Monday, July 21, 2008

Perhaps we can start looking for a bottom

I have long said that so long as the months supply of housing available for sale is rising, it is not possible to know then the housing market will reach bottom (in terms of price). But the months supply measure has fallen pretty substantially since this winter, from a peak of 11.4 months to a current rate of 9.4 months. The inventory needs to get down to 5-6 months before inflation adjusted prices become stable. But the derivative finally has the right sign.


Anonymous said...

Richard ---

Think maybe the NSA numbers provided by economagic may be giving different numbers.

May be wrong, but I think the last existing home NAR measure was 10.8 months. Last Census new home measure was 10.9. Below peak, but not much.

gaius marius said...

mr dietz, i think the series more often cited in this respect is the seasonally-adjusted version.

as to a bottom, i think its important to distinguish -- a bottom to what? a bottom in new starts may well be close at hand, i would concur, as those generally quickly follow inventory peaks. but the past examples i've studied of both smaller and regional housing busts indicate that the bottom in real prices -- which is i think what most people mean by 'the bottom' -- will follow seasonally-adjusted inventory peaks by some 8-12 quarters, though the pace of decline will moderate as inventories lower.

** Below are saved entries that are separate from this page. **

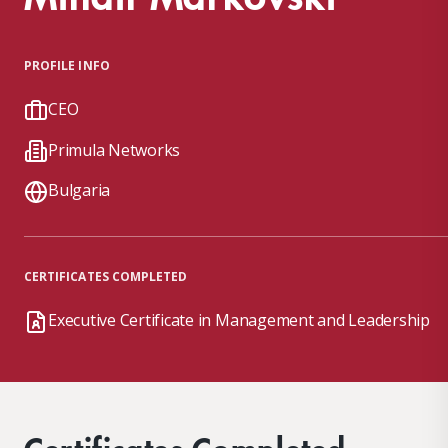
PROFILE INFO
CEO
Primula Networks
Bulgaria
CERTIFICATES COMPLETED
Executive Certificate in Management and Leadership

in other words, it seems likely (to me, at least) that house prices will continue falling for perhaps three more years. given that, year over year, price declines are still accelerating -- and that we are nowhere near normal, much less trough affordability ratios that would generate positive carry for landlords -- that seems all the more probable.

gaius marius said...

to toss in another two cents, i think we as optimists tend to make the mistake of presuming that mean reversion means reverting to the mean. but the mean wouldn't be the middle if the series didn't spend half its time below it.

i think its empirically quite well demonstrated that economic series to exhibit momentum. and that is why i don't take too much solace from mark zandi this week.

framing his data as "reverting from 25 to 20 on the way to 14" sounds heartening -- we're halfway there! -- but trough readings, not average, for valuation metrics are probably what is on the way. frames as "reverting from 25 to 20 on the way to 8" is both less assuaging and more realistic, i fear.